Will I miss the world that I currently inhabit, yes I probably will. But I am looking forward to cities being memories and to the quirks of local life. The thing that keeps me going, despite the soul-destroying delays and lack of progression, is the thought that carries me along the dark morning walks. I will consider that I have moved forwards when a visit to ‘serious shops’ ends standing on the gangplank at Portsmouth and boarding the cat to get back home. It may only be the first step but when all of my return tickets end on the Isle and when a trip to a big town involves crossing water then I will know that I am on the right path.
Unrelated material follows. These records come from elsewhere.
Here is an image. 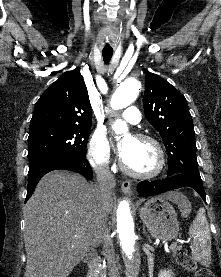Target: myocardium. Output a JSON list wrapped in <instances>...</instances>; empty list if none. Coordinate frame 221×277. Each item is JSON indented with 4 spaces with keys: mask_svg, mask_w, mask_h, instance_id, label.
<instances>
[{
    "mask_svg": "<svg viewBox=\"0 0 221 277\" xmlns=\"http://www.w3.org/2000/svg\"><path fill=\"white\" fill-rule=\"evenodd\" d=\"M134 138L139 141L151 143L155 147L157 154H158L157 167L155 168V170H153L152 172H149V173H138V172H135V171H132L131 169H129L126 166V164L124 163L123 159L121 158V160H120L121 170L126 175H128L132 178H135V179L149 180V179H153V178L157 177L163 171L165 162H166L165 151H164L162 145L160 144V142L157 139H155L152 136L146 135V134H137L134 136Z\"/></svg>",
    "mask_w": 221,
    "mask_h": 277,
    "instance_id": "obj_1",
    "label": "myocardium"
}]
</instances>
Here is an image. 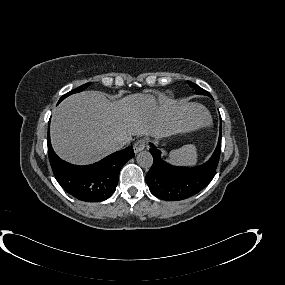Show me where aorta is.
Wrapping results in <instances>:
<instances>
[{
	"label": "aorta",
	"instance_id": "obj_1",
	"mask_svg": "<svg viewBox=\"0 0 285 285\" xmlns=\"http://www.w3.org/2000/svg\"><path fill=\"white\" fill-rule=\"evenodd\" d=\"M137 163L142 168H150L153 164V156L148 151H142L137 155Z\"/></svg>",
	"mask_w": 285,
	"mask_h": 285
}]
</instances>
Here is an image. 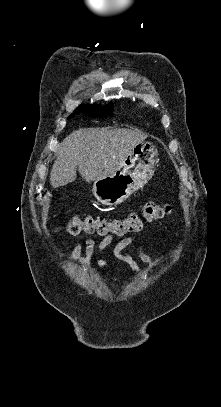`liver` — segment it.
<instances>
[{
	"label": "liver",
	"instance_id": "obj_1",
	"mask_svg": "<svg viewBox=\"0 0 221 407\" xmlns=\"http://www.w3.org/2000/svg\"><path fill=\"white\" fill-rule=\"evenodd\" d=\"M147 138L141 130L85 128L73 131L61 143L50 173L53 188L80 176L87 182L113 173L132 148Z\"/></svg>",
	"mask_w": 221,
	"mask_h": 407
}]
</instances>
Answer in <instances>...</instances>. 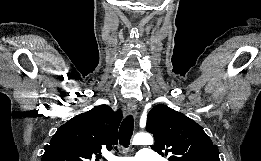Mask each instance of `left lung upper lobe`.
Wrapping results in <instances>:
<instances>
[{"mask_svg": "<svg viewBox=\"0 0 261 161\" xmlns=\"http://www.w3.org/2000/svg\"><path fill=\"white\" fill-rule=\"evenodd\" d=\"M146 130L155 138L151 148L169 156V161H220L217 146L203 128L166 105H157L148 113Z\"/></svg>", "mask_w": 261, "mask_h": 161, "instance_id": "1", "label": "left lung upper lobe"}]
</instances>
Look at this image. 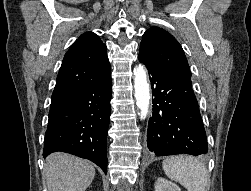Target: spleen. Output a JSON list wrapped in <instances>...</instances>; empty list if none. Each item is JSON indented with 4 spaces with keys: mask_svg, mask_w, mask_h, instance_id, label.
Listing matches in <instances>:
<instances>
[{
    "mask_svg": "<svg viewBox=\"0 0 251 191\" xmlns=\"http://www.w3.org/2000/svg\"><path fill=\"white\" fill-rule=\"evenodd\" d=\"M163 169L174 181H179L188 191H205L208 183L206 167L192 155H172L163 161Z\"/></svg>",
    "mask_w": 251,
    "mask_h": 191,
    "instance_id": "1",
    "label": "spleen"
}]
</instances>
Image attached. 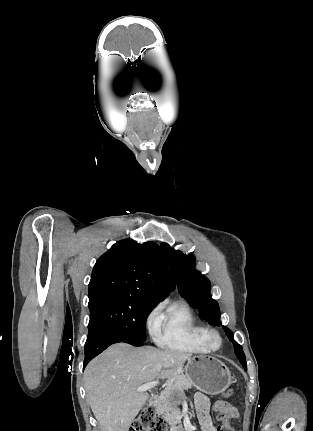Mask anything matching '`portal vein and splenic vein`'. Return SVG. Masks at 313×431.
Instances as JSON below:
<instances>
[{"label":"portal vein and splenic vein","mask_w":313,"mask_h":431,"mask_svg":"<svg viewBox=\"0 0 313 431\" xmlns=\"http://www.w3.org/2000/svg\"><path fill=\"white\" fill-rule=\"evenodd\" d=\"M157 384H158L157 381L145 383L137 389V392H146L147 390H150V389H153L154 387H156Z\"/></svg>","instance_id":"obj_1"}]
</instances>
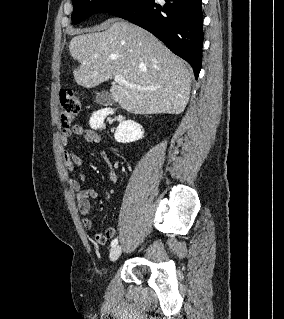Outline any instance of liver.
I'll return each mask as SVG.
<instances>
[{"instance_id": "obj_1", "label": "liver", "mask_w": 284, "mask_h": 319, "mask_svg": "<svg viewBox=\"0 0 284 319\" xmlns=\"http://www.w3.org/2000/svg\"><path fill=\"white\" fill-rule=\"evenodd\" d=\"M69 44L80 63L74 70L78 85L91 88L116 75L140 86L113 85L112 99L134 114H179L190 95L192 72L148 31L127 21H115L105 31L86 30Z\"/></svg>"}]
</instances>
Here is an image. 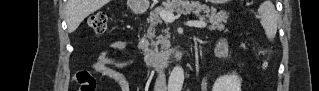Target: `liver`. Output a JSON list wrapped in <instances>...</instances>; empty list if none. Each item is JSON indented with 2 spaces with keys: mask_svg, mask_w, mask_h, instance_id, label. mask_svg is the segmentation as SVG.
<instances>
[{
  "mask_svg": "<svg viewBox=\"0 0 319 91\" xmlns=\"http://www.w3.org/2000/svg\"><path fill=\"white\" fill-rule=\"evenodd\" d=\"M108 2L109 0H68V29L71 32L75 31L87 16L99 10Z\"/></svg>",
  "mask_w": 319,
  "mask_h": 91,
  "instance_id": "1",
  "label": "liver"
}]
</instances>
Heading off on the train today reminded me of a story that I haven’t shared, I do apologise for the delay.
A couple of weeks ago I headed off on the Monday trip to work. The ticket office was open but there was no sign of the clerk. An elderly lady informed me that he was “looking for a cat”, although I must say this didn’t make a great deal of sense. Sure enough though I spotted the missing clerk in the car park with a small bowl.
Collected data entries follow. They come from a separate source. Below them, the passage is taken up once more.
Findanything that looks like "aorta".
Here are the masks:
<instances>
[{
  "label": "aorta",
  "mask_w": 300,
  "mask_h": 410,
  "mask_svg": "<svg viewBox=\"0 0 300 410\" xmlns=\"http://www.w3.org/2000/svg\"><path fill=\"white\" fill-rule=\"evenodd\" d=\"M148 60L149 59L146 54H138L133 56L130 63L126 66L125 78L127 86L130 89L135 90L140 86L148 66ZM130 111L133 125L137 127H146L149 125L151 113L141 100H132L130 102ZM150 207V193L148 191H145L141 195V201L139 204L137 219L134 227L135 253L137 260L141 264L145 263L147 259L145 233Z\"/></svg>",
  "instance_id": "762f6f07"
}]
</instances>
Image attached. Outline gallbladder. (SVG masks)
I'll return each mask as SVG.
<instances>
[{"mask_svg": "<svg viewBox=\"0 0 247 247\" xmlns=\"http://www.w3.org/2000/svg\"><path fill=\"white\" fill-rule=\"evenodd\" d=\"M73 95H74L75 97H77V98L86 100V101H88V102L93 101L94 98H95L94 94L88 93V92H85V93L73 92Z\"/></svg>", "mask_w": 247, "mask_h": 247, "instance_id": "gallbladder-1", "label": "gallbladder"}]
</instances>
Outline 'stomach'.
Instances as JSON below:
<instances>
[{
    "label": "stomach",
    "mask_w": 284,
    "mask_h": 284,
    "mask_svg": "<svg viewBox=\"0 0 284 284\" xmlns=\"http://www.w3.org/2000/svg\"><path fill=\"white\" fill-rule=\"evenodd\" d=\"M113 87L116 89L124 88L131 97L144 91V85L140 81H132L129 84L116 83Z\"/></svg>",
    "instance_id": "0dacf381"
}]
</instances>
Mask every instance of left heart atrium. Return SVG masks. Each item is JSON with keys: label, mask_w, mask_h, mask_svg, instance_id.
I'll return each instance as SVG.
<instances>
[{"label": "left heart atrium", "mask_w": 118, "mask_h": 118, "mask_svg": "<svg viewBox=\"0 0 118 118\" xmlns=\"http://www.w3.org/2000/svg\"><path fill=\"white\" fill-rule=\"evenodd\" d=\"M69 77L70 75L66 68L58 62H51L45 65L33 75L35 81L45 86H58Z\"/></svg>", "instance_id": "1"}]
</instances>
When he eventually returned he advised me that his friend from home had told hem that he had lost his cat. The kindly clerk had taken it upon himself to go on the hunt. Now because I don’t inhabit a normal world the story doesn’t end here, well it wouldn’t would it. As regular readers will recall the local ticket clerk is a chatty young man and he continued with his story.
Apparently he had been on his way to work when the friend had called him to advise his predicament. It wasn’t a particularly good line so he wasn’t sure if he was looking for a black cat or a white cat with black patches. For most of us this would be fundamental but not to our intrepid clerk who “thought I would look anyway”. And so, armed with a bowl of water, our man went cat hunting. Apparently he had found a cat when I approached the station but “when I got close it ran off”. Bearing in mind the bowl of water it was probably spooked by the prospect of an enforced bath!
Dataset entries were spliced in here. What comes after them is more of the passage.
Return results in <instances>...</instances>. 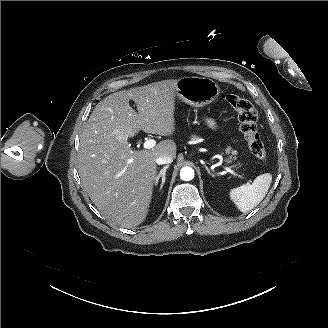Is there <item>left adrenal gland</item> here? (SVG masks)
I'll use <instances>...</instances> for the list:
<instances>
[{"mask_svg":"<svg viewBox=\"0 0 328 328\" xmlns=\"http://www.w3.org/2000/svg\"><path fill=\"white\" fill-rule=\"evenodd\" d=\"M205 169L207 170L208 174L211 175L212 177H215V174H213L210 169L208 168L207 165H204Z\"/></svg>","mask_w":328,"mask_h":328,"instance_id":"obj_1","label":"left adrenal gland"}]
</instances>
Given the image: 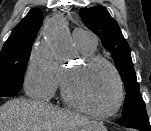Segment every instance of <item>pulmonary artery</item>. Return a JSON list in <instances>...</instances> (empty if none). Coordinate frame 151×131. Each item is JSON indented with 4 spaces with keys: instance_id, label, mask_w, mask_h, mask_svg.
Wrapping results in <instances>:
<instances>
[{
    "instance_id": "obj_1",
    "label": "pulmonary artery",
    "mask_w": 151,
    "mask_h": 131,
    "mask_svg": "<svg viewBox=\"0 0 151 131\" xmlns=\"http://www.w3.org/2000/svg\"><path fill=\"white\" fill-rule=\"evenodd\" d=\"M73 39L77 44H82L88 47H95L97 43L95 35L84 29L74 30Z\"/></svg>"
}]
</instances>
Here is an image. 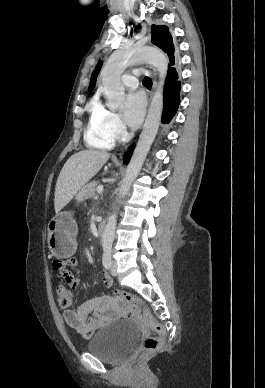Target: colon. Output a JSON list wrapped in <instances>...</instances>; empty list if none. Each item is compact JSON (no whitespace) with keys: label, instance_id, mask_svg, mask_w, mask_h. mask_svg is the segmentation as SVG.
I'll return each mask as SVG.
<instances>
[{"label":"colon","instance_id":"obj_1","mask_svg":"<svg viewBox=\"0 0 265 388\" xmlns=\"http://www.w3.org/2000/svg\"><path fill=\"white\" fill-rule=\"evenodd\" d=\"M114 298L118 301H125L134 304L142 309L144 322L157 334V336H148L145 338L143 346L146 351H156L163 344L166 336V328L158 322L144 299L124 290H115ZM57 299L61 308H69L73 304V295L71 291L63 285L57 287Z\"/></svg>","mask_w":265,"mask_h":388}]
</instances>
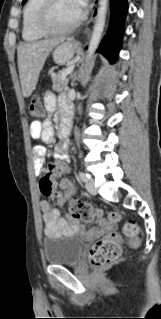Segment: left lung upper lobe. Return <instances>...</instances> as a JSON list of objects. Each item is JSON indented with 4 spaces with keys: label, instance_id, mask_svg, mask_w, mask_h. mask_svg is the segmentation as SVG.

I purchased my ticket and departed, leaving him considering methods for capturing the errant cat. I remain convinced that if he had captured a white cat and then seen a black one he would have snared that to. I envisaged him returning to his friend like some sort of pied piper with a selection of local cats. The key to the tale of course is in the last line, local cats.
The ticket clerk lives 15 miles away and comes to work on the train. There was no feasible way that a cat that he doesn’t know would have made the journey. To any cats that were disturbed on this particular day I offer an apology and the traditional words ‘heart of gold but one can short of a six-pack’.
To keep with the theme I share news reports from local lad Steve. Last Sunday Steve spent the evening with a lady, fair play to the lad. There is somewhat of an issue with the experience though and he is now reliant upon the community to assist. Steve is not the world’s greatest drinker, he likes beer but the delta between sober and collapse is somewhat smaller for him than it is for many.
Steve fell into that classic male trap of drinking like there is no tomorrow. The inebriated couple returned to his place, continued to party and she spent the night. The lady had an early appointment on Monday and sadly Steve was in no state to provide breakfast. So now our Steve is reliant upon the locals to point the lady out to him, he genuinely has no idea what she looks like.